Search Engine

All search engines include four main components:

  1. Crawling, Seeds, and Connectors: The crawler collects the raw data that will eventually form the search results. When crawling web pages, the crawler begins at the user-specified seed URLs and begins downloading web pages. The crawler locates hyperlinks on the downloaded pages and schedules the newly-discovered pages for further crawling. Configuration information is used to determine which pages need to be crawled and how to crawl them.
  2. Converting: The converter processes the raw data discovered by the crawler and produces one or more pieces of indexable data. The raw data may be encoded in any number of formats, including archives, compressed files, PDFs, or Microsoft Word files. Most search engines do not expose the conversion step. This step is heavily customizable in the Watson Explorer Engine Search Engine, supporting extremely flexible processing of the raw data that includes sophisticated metadata processing and, optionally, generation. Watson Explorer Engine also provides a very advanced title extractor to infer document titles from documents in PDF, Word, and other formats. The final output of the conversion process will be XML in the IBM XML format.
  3. Indexing: The indexer processes the textual data produced by the converter and builds data structures to facilitate the efficient search and retrieval of this information. In the Watson Explorer Engine Search Engine, indexing also produces signatures that will be used for near-duplicate elimination at search time. The indexer service for each collection is the process that actually serves the results.
  4. Searching: The search process (called the query-service) runs constantly and proxies requests to the correct indexer service.
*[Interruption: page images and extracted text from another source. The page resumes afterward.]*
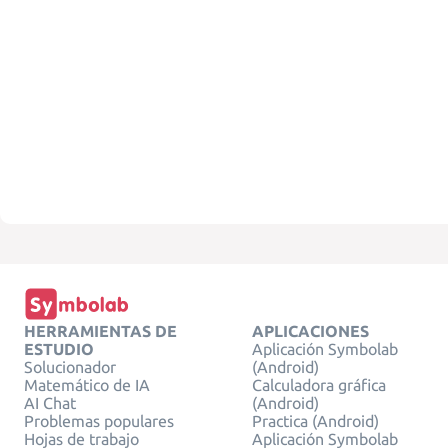
HERRAMIENTAS DE
APLICACIONES
ESTUDIO
Aplicación Symbolab
Solucionador
(Android)
Matemático de IA
Calculadora gráfica
AI Chat
(Android)
Problemas populares
Practica (Android)
Hojas de trabajo
Aplicación Symbolab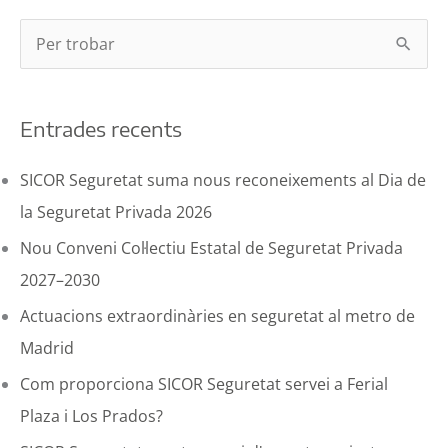
C
e
r
Entrades recents
c
a
SICOR Seguretat suma nous reconeixements al Dia de
p
la Seguretat Privada 2026
e
Nou Conveni Col·lectiu Estatal de Seguretat Privada
r
2027–2030
:
Actuacions extraordinàries en seguretat al metro de
Madrid
Com proporciona SICOR Seguretat servei a Ferial
Plaza i Los Prados?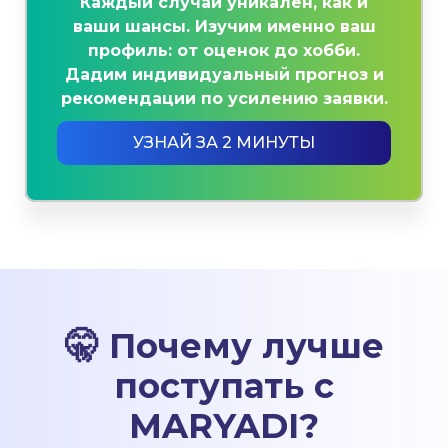
Каждый случай уникален, как и
ваши шансы. Изучим именно ваш
профиль: от оценок до хобби.
Дадим индивидуальный прогноз и
рекомендации по усилению заявки.
УЗНАЙ ЗА 2 МИНУТЫ
🤫 Почему лучше
поступать с
MARYADI?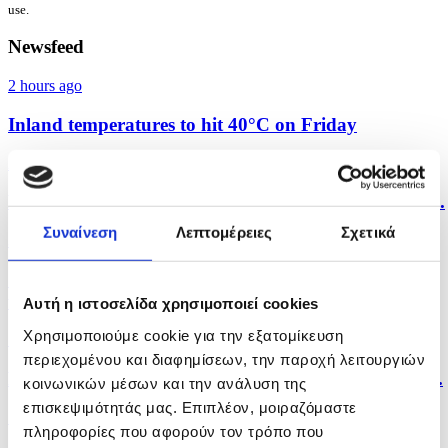
use.
Newsfeed
2 hours ago
Inland temperatures to hit 40°C on Friday
2 hours ago
Paphos FC lost 1-0 against Salzburg in 3rd Europa...
Συναίνεση
Λεπτομέρειες
Σχετικά
3 hours ago
Cyprus Department of Meteorology - Forecast for
the...
Αυτή η ιστοσελίδα χρησιμοποιεί cookies
Χρησιμοποιούμε cookie για την εξατομίκευση
11 hours ago
περιεχομένου και διαφημίσεων, την παροχή λειτουργιών
PSEKA: Cyprus is not a problem but a solution for...
κοινωνικών μέσων και την ανάλυση της
επισκεψιμότητάς μας. Επιπλέον, μοιραζόμαστε
12 hours ago
πληροφορίες που αφορούν τον τρόπο που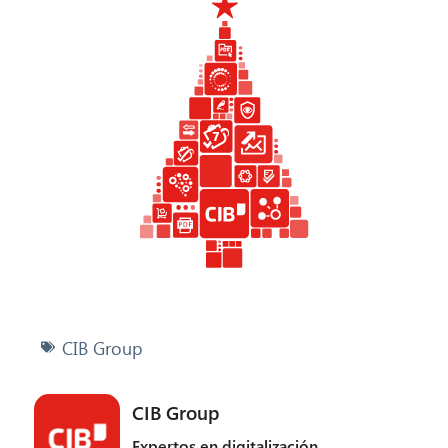
CIB Group
CIB Group
Expertos en digitalización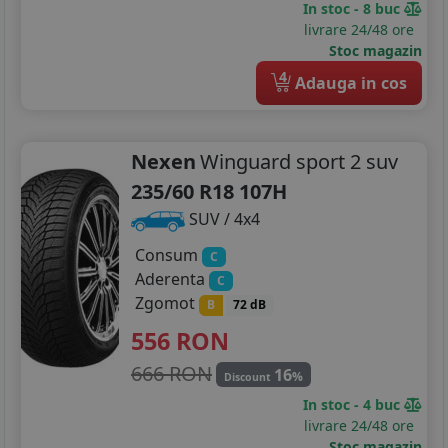
In stoc - 8 buc
livrare 24/48 ore
Stoc magazin
4
Adauga in cos
Nexen
Winguard sport 2 suv
235/60 R18 107H
SUV / 4x4
Consum
C
Aderenta
C
Zgomot
B
72 dB
556
RON
666 RON
16
%
Discount
In stoc - 4 buc
livrare 24/48 ore
Stoc magazin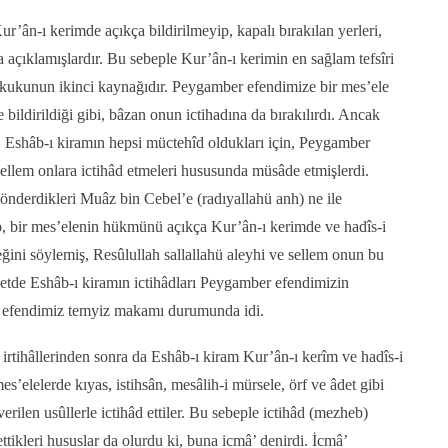
’ân-ı kerimde açıkça bildirilmeyip, kapalı bırakılan yerleri,
bına açıklamışlardır. Bu sebeple Kur’ân-ı kerimin en sağlam tefsîri
ukukunun ikinci kaynağıdır. Peygamber efendimize bir mes’ele
bildirildiği gibi, bâzan onun ictihadına da bırakılırdı. Ancak
i. Eshâb-ı kiramın hepsi müctehîd oldukları için, Peygamber
sellem onlara ictihâd etmeleri hususunda müsâde etmişlerdi.
nderdikleri Muâz bin Cebel’e (radıyallahü anh) ne ile
, bir mes’elenin hükmünü açıkça Kur’ân-ı kerimde ve hadîs-i
ğini söylemiş, Resûlullah sallallahü aleyhi ve sellem onun bu
detde Eshâb-ı kiramın ictihâdları Peygamber efendimizin
 efendimiz temyiz makamı durumunda idi.
irtihâllerinden sonra da Eshâb-ı kiram Kur’ân-ı kerîm ve hadîs-i
s’elelerde kıyas, istihsân, mesâlih-i mürsele, örf ve âdet gibi
 verilen usûllerle ictihâd ettiler. Bu sebeple ictihâd (mezheb)
ak ettikleri hususlar da olurdu ki, buna icmâ’ denirdi. İcmâ’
The Watson Explorer Engine administration tool contains a configuration tab containing a sub-section for each of these components. Additionally, the Query Service configuration specifies options that apply to all collections.

The data and configuration for a search is called a collection. There is no limit to the number of collections that may be created. Each collection contains the live data and (potentially) the staging data. The live data is used for the current search. The staging data is used to accumulate information while a new copy of the collection is being crawled and indexed. These concepts are explained in more detail in the Live vs. Staging section. To change and test a new configuration, a collection may also have a working copy.

A new collection is a copy of the configuration of an existing collection. This is normally the default collection. The default collection can be used to specify organization-wide default options. For example, if a proxy is required, the proxy information can be entered in the default collection, and it will be used for all subsequently-created collections.

The crawler is based on a recursive rule system, offering extensive control over the crawl. Documents are generated using an open, extensible framework in which you can insert arbitrary programs and scripts as well as XSL transformations or Watson Explorer Engine transformations.